In a statement issued on 22 August by the
executive of CELAM, the coordinating body of Latin American bishops’
conferences, the bishops emphasise the planetary significance of the
Amazon and “the seriousness of this tragedy, whose impact is not merely
local, or even regional, but planetary in scale”.

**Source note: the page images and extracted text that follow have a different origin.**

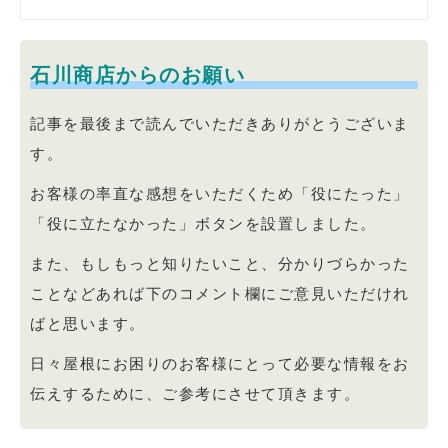
石川商店からのお願い
記事を最後まで読んでいただきありがとうございま
す。
お客様の率直な感想をいただくため「役にたった」
「役に立たなかった」ボタンを設置しました。
また、もしもっと知りたいこと、分かりづらかった
ことなどあれば下のコメント欄にご意見いただけれ
ばと思います。
日々屋根にお困りのお客様にとって必要な情報をお
伝えするために、ご参考にさせて頂きます。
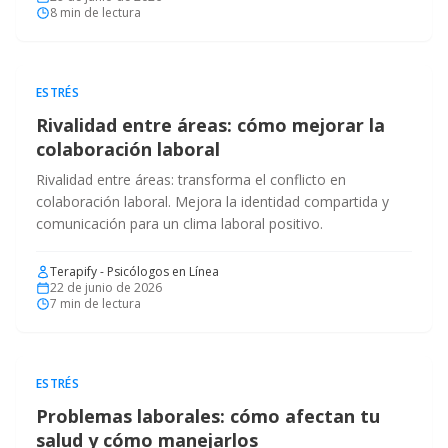
8
min de lectura
ESTRÉS
Rivalidad entre áreas: cómo mejorar la
colaboración laboral
Rivalidad entre áreas: transforma el conflicto en
colaboración laboral. Mejora la identidad compartida y
comunicación para un clima laboral positivo.
Terapify - Psicólogos en Línea
22 de junio de 2026
7
min de lectura
ESTRÉS
Problemas laborales: cómo afectan tu
salud y cómo manejarlos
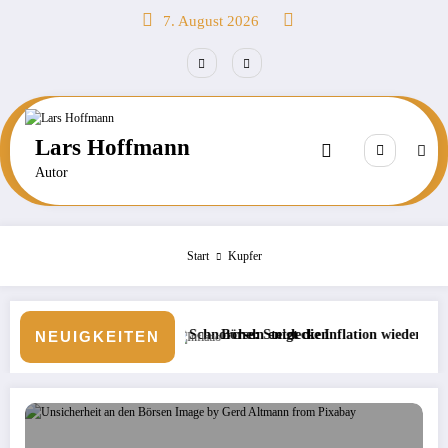
Zum
7. August 2026
Inhalt
springen
Lars Hoffmann
Autor
Start
Kupfer
 beim Schnorcheln entdecken
Börse: Steigt die Inflation wieder?
Neue Veranstalte
NEUIGKEITEN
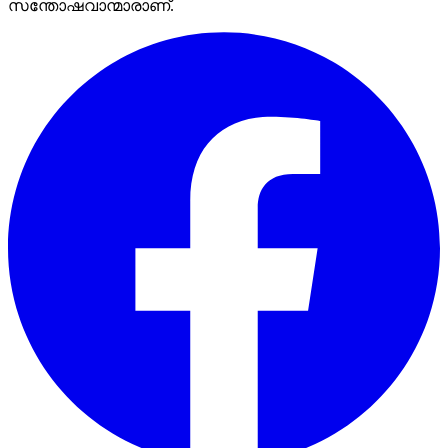
സന്തോഷവാന്മാരാണ്.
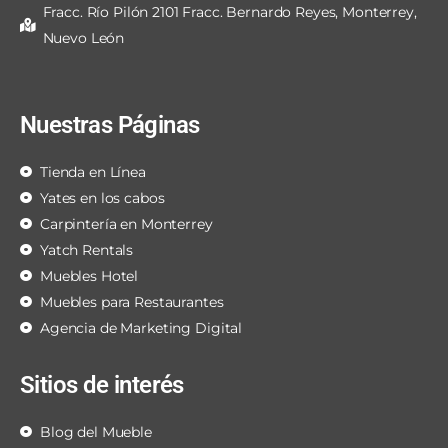
Fracc. Río Pilón 2101 Fracc. Bernardo Reyes, Monterrey,
Nuevo León
Nuestras Páginas
Tienda en Línea
Yates en los cabos
Carpintería en Monterrey
Yatch Rentals
Muebles Hotel
Muebles para Restaurantes
Agencia de Marketing Digital
Sitios de interés
Blog del Mueble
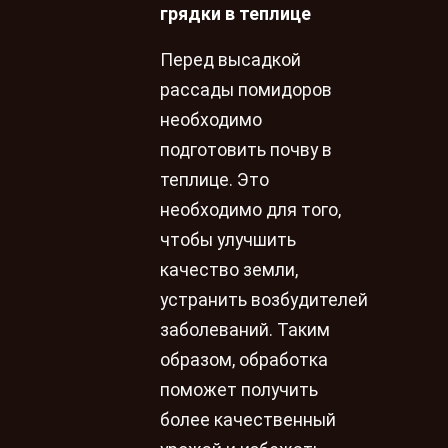
грядки в теплице
Перед высадкой
рассады помидоров
необходимо
подготовить почву в
теплице. Это
необходимо для того,
чтобы улучшить
качество земли,
устранить возбудителей
заболеваний. Таким
образом, обработка
поможет получить
более качественный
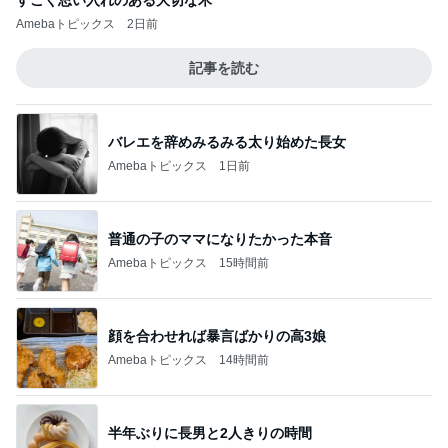
すごく思い入れのある大切な木
Amebaトピックス
2日前
記事を読む
バレエを辞めみるみる太り始めた長女
Amebaトピックス
1日前
普通の子のママになりたかった本音
Amebaトピックス
15時間前
顔を合わせれば暴言ばかりの高3娘
Amebaトピックス
14時間前
半年ぶりに長男と2人きりの時間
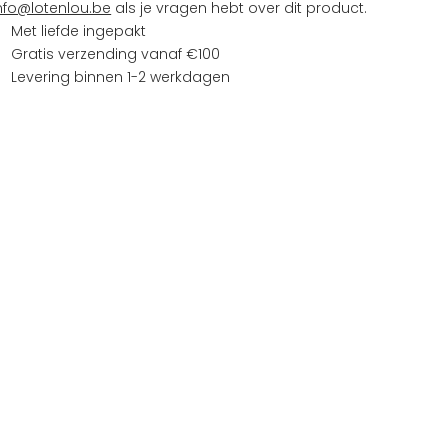
nfo@lotenlou.be
als je vragen hebt over dit product.
Met liefde ingepakt
Gratis verzending vanaf €100
Levering binnen 1-2 werkdagen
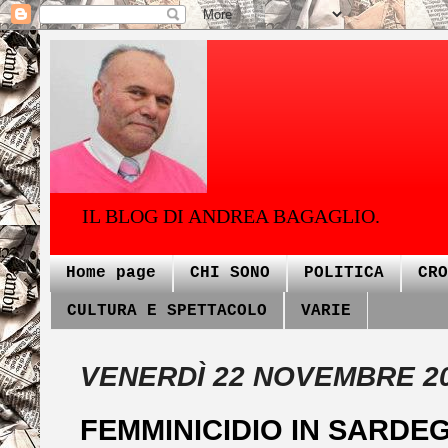
IL BLOG DI ANDREA BAGAGLIO.
Home page
CHI SONO
POLITICA
CRO
CULTURA E SPETTACOLO
VARIE
VENERDÌ 22 NOVEMBRE 2
FEMMINICIDIO IN SARDEG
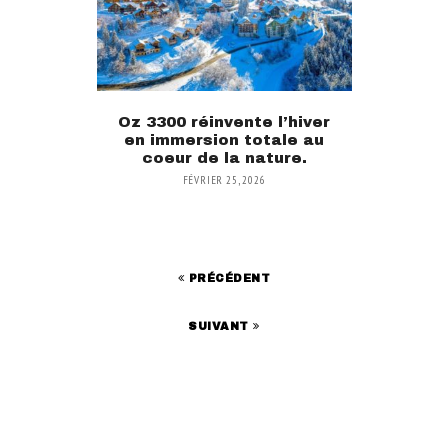
Oz 3300 réinvente l’hiver
en immersion totale au
coeur de la nature.
FÉVRIER 25, 2026
PRÉCÉDENT
SUIVANT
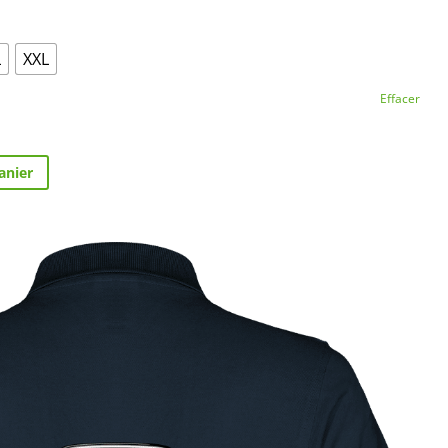
L
XXL
Effacer
anier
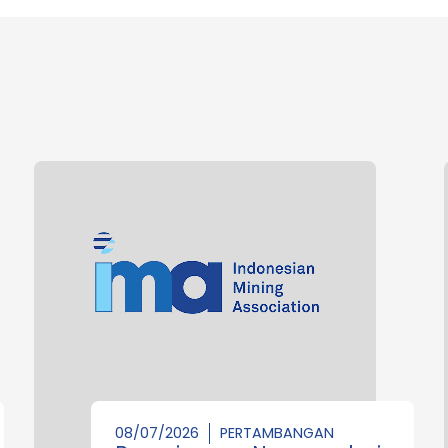
08/07/2026
PERTAMBANGAN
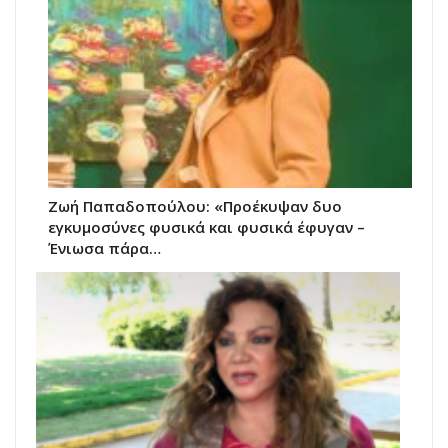
Ζωή Παπαδοπούλου: «Προέκυψαν δυο
εγκυμοσύνες φυσικά και φυσικά έφυγαν –
Ένιωσα πάρα…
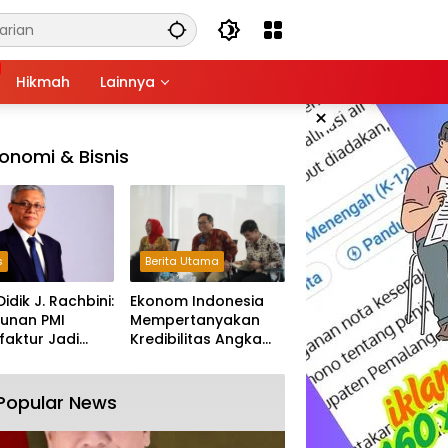
Hikmah
Lainnya
×
onomi & Bisnis
s
Berita Utama
Didik J. Rachbini:
Ekonom Indonesia
unan PMI
Mempertanyakan
aktur Jadi
Kredibilitas Angka
m Melemahnya
Pertumbuhan 5,61%:
tri Nasional
Tumbuh Tapi Rapuh
Popular News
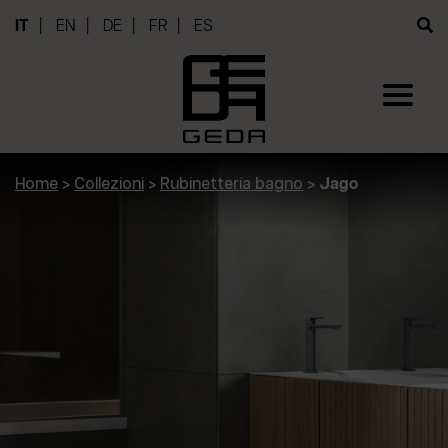
IT
EN
DE
FR
ES
Home
>
Collezioni
>
Rubinetteria bagno
>
Jago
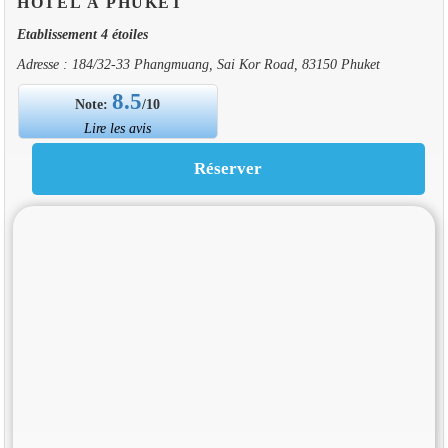
HOTEL À PHUKET
Etablissement 4 étoiles
Adresse : 184/32-33 Phangmuang, Sai Kor Road, 83150 Phuket
8.5
Note:
/10
Lire les avis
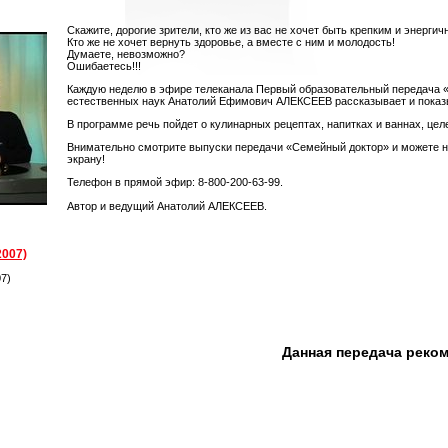
Скажите, дорогие зрители, кто же из вас не хочет быть крепким и энергич
Кто же не хочет вернуть здоровье, а вместе с ним и молодость!
Думаете, невозможно?
Ошибаетесь!!!
Каждую неделю в эфире телеканала Первый образовательный передача 
естественных наук Анатолий Ефимович АЛЕКСЕЕВ рассказывает и показыва
В программе речь пойдет о кулинарных рецептах, напитках и ваннах, цел
Внимательно смотрите выпуски передачи «Семейный доктор» и можете не 
экрану!
Телефон в прямой эфир: 8-800-200-63-99.
Автор и ведущий Анатолий АЛЕКСЕЕВ.
2007)
7)
Данная передача реко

The appeal, titled "We raise our Voice
for the Amazon", is signed by CELAM President Miguel Cabral, Archbishop
of Trujillo, Peru, and the two vice-presidents, Cardinal Odilo Scherer,
archbishop of São Paulo, Brazil, and Cardinal Leopoldo José Brenes,
Archbishop of Managua, Nicaragua.
The bishops also put the fires in the context of October’s synod on the Amazon:
“The hopes raised by the Amazon synod
called by Pope Francis are now dimmed by the pain of this natural
tragedy. To our brothers and sisters of the indigenous peoples who live
in this beloved territory we express our closeness and unite our voices
with theirs to cry out to the world for solidarity and prompt attention
to halt this devastation.
“Amazonia is a region rich in
biodiversity, it is multi-ethnic, multi-cultural and multi-religious, a
mirror of humanity which, to defend life, calls for structural and
personal changes from all human beings, states, and the Church. This
situation goes beyond the sphere of the Church in the Amazon because it
addresses the universal Church and the future of the whole planet…What
happens in the Amazon is not a local matter, but has global reach. If
the Amazon suffers, the world suffers.”
Although this is the dry season in the
Amazon region, when the risk of fire is greater, official Brazilian data
indicate an 82 per cent increase in fires between 2018 and 2019, and a
49 per cent increase in deforestation. This
is widely blamed on Brazil’s President, Jair Bolsonaro, who took office
in January. Bolsonaro has called for Brazil’s Amazon region to be
“integrated” into Brazil and “developed”. On 2 August he sacked the head
of Brazil’s space research agency, which monitors the Amazon, when it
published the latest data.
When French President Emmanuel Macron
called for next week’s G7 meeting in Biarritz to discuss the fires,
Bolsonaro denounced him for a “colonialist mentality”. Bolsonaro also recently suggested that NGOs might have started the fires to attract foreign funding.